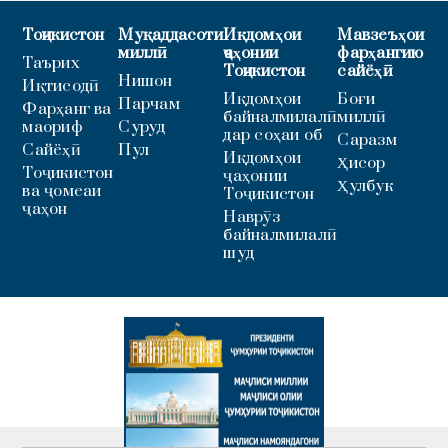
Тоҷикистон
Муқаддасоти
Иқдомҳои
Мавзеъҳои
миллӣ
ҷаҳонии
фарҳангию
Таърих
Тоҷикистон
сайёҳӣ
Нишон
Иқтисодӣ
Иқдомҳои
Боғи
Парчам
Фарҳанг ва
байналмилалӣ
миллӣ
маориф
Суруд
дар соҳаи об
Саразм
Сайёҳӣ
Пул
Иқдомҳои
Ҳисор
Тоҷикистон
ҷаҳонии
Ҳулбук
ва ҷомеаи
Тоҷикистон
ҷаҳон
Наврӯз
байналмилалӣ
шуд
────────────────────────────────────────
Skip every image and output the remaining records exactly.

Тоҷикистон
Муқаддасоти
Иқдомҳои
Мавзеъҳои
миллӣ
ҷаҳонии
фарҳангию
Таърих
Тоҷикистон
сайёҳӣ
Нишон
Иқтисодӣ
Иқдомҳои
Боғи
Парчам
Фарҳанг ва
байналмилалӣ
миллӣ
маориф
Суруд
дар соҳаи об
Саразм
Сайёҳӣ
Пул
Иқдомҳои
Ҳисор
Тоҷикистон
ҷаҳонии
Ҳулбук
ва ҷомеаи
Тоҷикистон
ҷаҳон
Наврӯз
байналмилалӣ
шуд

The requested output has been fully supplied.